Il CLnet è un sistema distribuito, e sono disponibili soluzioni sia locali che remote ( cloud) a qualsiasi livello, e per qualsiasi tipo di realtà strutturata e substrutturata.

Gli stessi tre livelli di condivisione sono stati implementati anche sul web server e sul sistema operativo, e funzionano in maniera coordinata, rendendo uniforme il controllo degli accessi. I tre strati software allineati consentono di controllare gli accessi su tutti e tre i livelli, rendendo estremamente improbabile individuare falle contemporanee in tutti e tre gli strati software.

Dall'altro fronte, quello della fruibilità e dell'accessibilità da parte degli utenti, questi tre livelli coordinati consentono accessi di vario tipo ai sistemi, con una perfetta adattabilità alle esigenze delle varie realtà aziendali. Si può scegliere cosa condividere e cosa isolare, rendendo il lavoro degli utilizzatori confortevole, e rassicurando la dirigenza sulla qualità della sicurezza.
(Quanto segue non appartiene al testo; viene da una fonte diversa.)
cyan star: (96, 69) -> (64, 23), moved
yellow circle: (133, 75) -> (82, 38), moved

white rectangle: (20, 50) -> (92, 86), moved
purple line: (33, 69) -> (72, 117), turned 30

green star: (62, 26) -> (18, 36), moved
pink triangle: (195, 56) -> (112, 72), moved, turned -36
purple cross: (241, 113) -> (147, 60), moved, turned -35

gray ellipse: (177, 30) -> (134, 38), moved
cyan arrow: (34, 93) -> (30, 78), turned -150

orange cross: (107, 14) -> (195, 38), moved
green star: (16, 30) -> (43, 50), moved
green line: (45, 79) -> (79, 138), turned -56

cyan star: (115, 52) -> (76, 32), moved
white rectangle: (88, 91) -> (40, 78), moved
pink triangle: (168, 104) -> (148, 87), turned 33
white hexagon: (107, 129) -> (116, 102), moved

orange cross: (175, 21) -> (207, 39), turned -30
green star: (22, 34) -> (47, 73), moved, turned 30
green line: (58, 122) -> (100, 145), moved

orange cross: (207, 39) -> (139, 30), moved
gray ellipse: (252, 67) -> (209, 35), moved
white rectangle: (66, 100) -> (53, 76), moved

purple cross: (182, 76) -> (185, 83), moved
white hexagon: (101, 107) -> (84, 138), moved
Gli utilizzatori non vengono limitati nel loro ambito, i criteri di sicurezza sono semplici e poco invadenti, e non incidono neppure troppo sulle performance. La differenza tra un'intera schiera di protezioni attive, e nessuna protezione, non risulta affatto penalizzante da nessun punto di vista. Gli attuali sistemi di sicurezza sono molto avanzati rispetto a quelli degli anni passati.

Affinità con internet

L'adozione, ed il rispetto, di tutti questi strati di sicurezza rende il CLnet ottimale per un utilizzo decisamente disinvolto di internet, non esistono limitazioni di sorta, e la possibilità di interfacciamento del CLnet a livello di networking è totale.

I sistemi CLnet possono venire direttamente esposti su internet, senza alcun timore di attacchi informatici, gli strati di sicurezza sono adeguati a questo tipo di impiego, risultando propriamente progettati proprio a questo scopo: poter affrontare in sicurezza internet.
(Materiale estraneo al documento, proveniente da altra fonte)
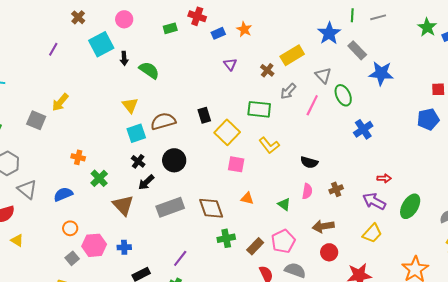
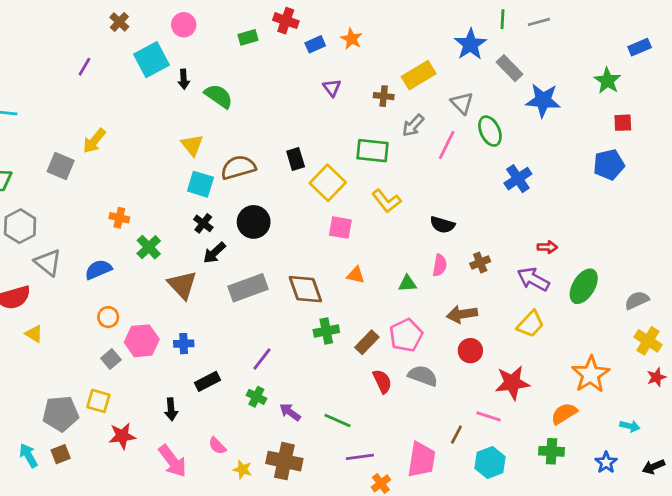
green star: (427, 27) -> (607, 81), moved
brown cross: (267, 70) -> (384, 96), turned -32
cyan square: (136, 133) -> (200, 184), turned 36
green triangle: (284, 204) -> (407, 283), turned -40

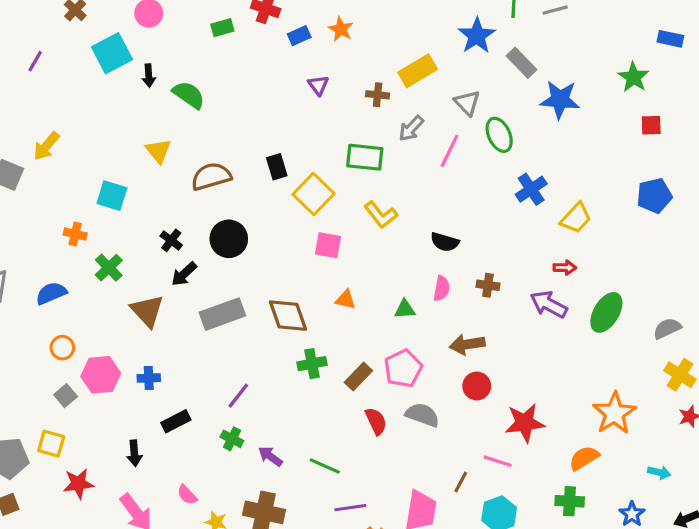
blue rectangle: (640, 47) -> (670, 39), turned 35
blue pentagon: (609, 165) -> (654, 196), moved
cyan square: (200, 184) -> (112, 196), moved
brown cross: (480, 263) -> (488, 285), turned 30
yellow trapezoid: (531, 324) -> (576, 218), moved

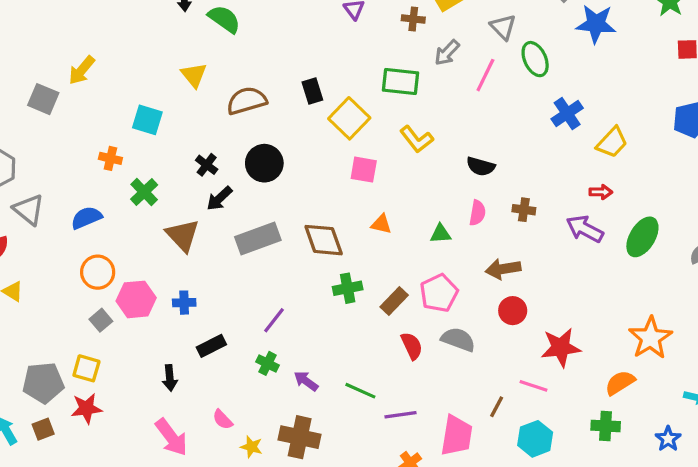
orange circle: (62, 348) -> (98, 272), size x1.4
red star: (78, 484) -> (86, 408), moved
purple line: (350, 508) -> (400, 415), moved

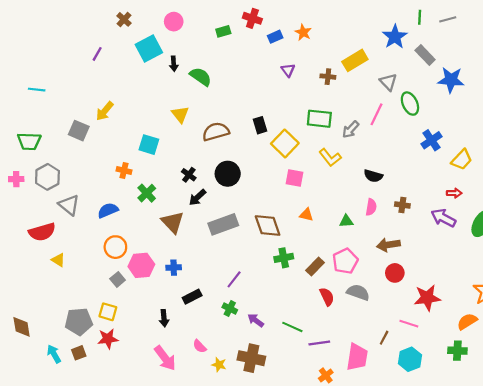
gray arrow: (447, 53) -> (351, 129), moved

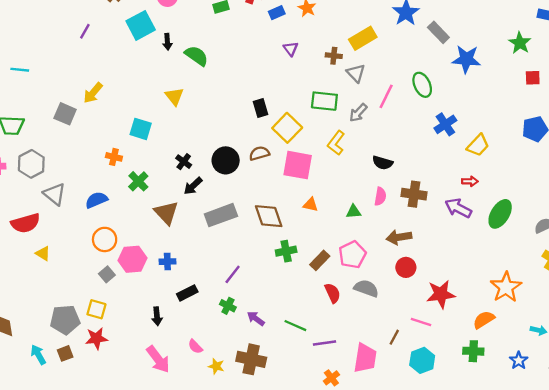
gray triangle: (388, 82) -> (356, 73), moved
brown semicircle: (216, 132) -> (259, 153), moved, size x0.7
yellow L-shape: (330, 158) -> (336, 143), turned 75
pink square: (295, 178) -> (298, 165), size x1.5
brown cross: (402, 205) -> (414, 194), size x1.5

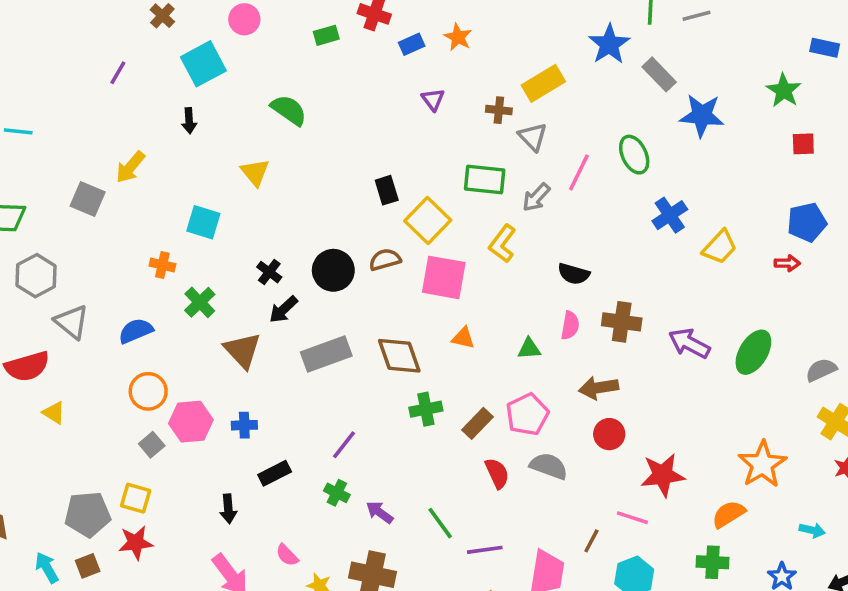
black arrow: (167, 42) -> (189, 121), moved
red arrow: (470, 181) -> (787, 263), moved
green line: (295, 326) -> (440, 523), turned 30

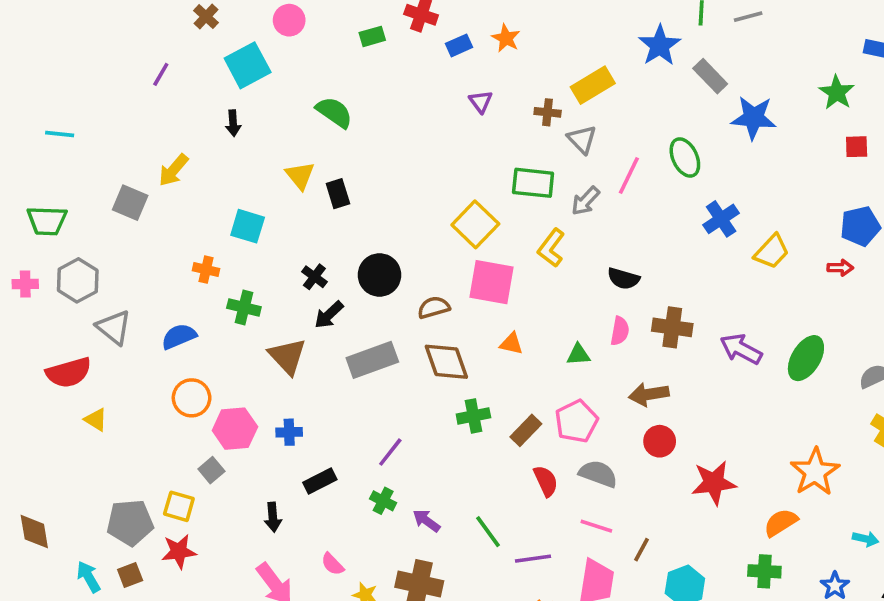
black rectangle: (387, 190) -> (338, 194), moved
brown semicircle: (385, 260) -> (434, 307), moved
green cross: (200, 302) -> (244, 307), turned -32
gray square: (152, 445) -> (211, 470), moved
pink line: (632, 518) -> (596, 526), moved

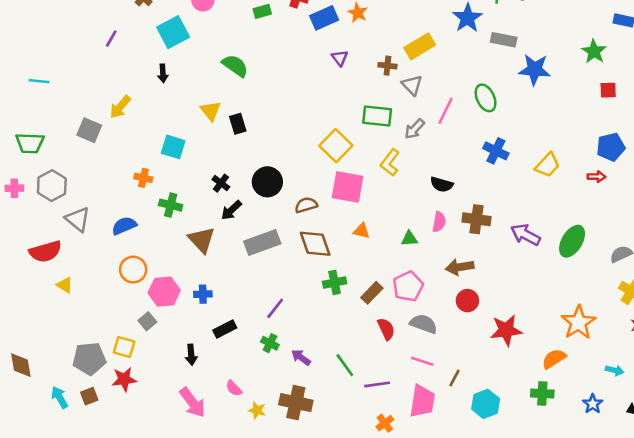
blue rectangle: (459, 45) -> (324, 18), size x1.5
gray rectangle: (710, 76) -> (504, 40), turned -35
blue cross: (721, 219) -> (496, 151), moved, turned -30

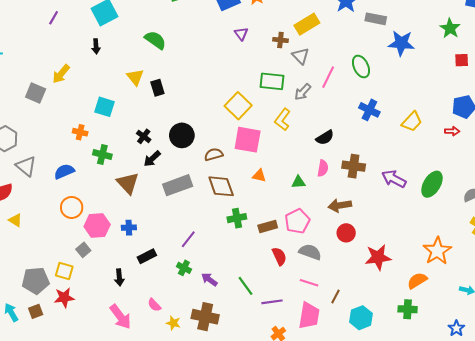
black semicircle: (442, 184) -> (325, 138), turned -48
brown rectangle: (372, 293) -> (268, 227), turned 30
blue star: (593, 404) -> (456, 328), moved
I sistemi CLnet sono tutti protetti ai massimi livelli, dal più piccolo al più grande, e risultano tutti totalmente fruibili da internet a qualsiasi livello.

I limiti e le insicurezze che affliggono tutti i sistemi di fascia bassa (ed a larga diffusione) non riguardano il CLnet, anzi, risulta perfino preferibile non dotare affatto il CLnet di "ulteriori protezioni" esterne, quali firewalle DMZ, dato che queste andrebbero solo a penalizzarne le funzionalità e ad indebolire la sicurezza complessiva degli impianti.

L'unico limite alle trasmissioni dati effettuabili è proprio la necessità di utilizzare tecniche di trasmissione sicure, purtroppo non molto diffuse nell'attuale mercato informatico, la non disponibilità di protocolli sicuri potrebbe creare seri problemi di interfacciamento tra CLnet ed eventuali sistemi esterni, dato che l'impiego di tecniche inadeguate comprometterebbe la sicurezza complessiva del CLnet.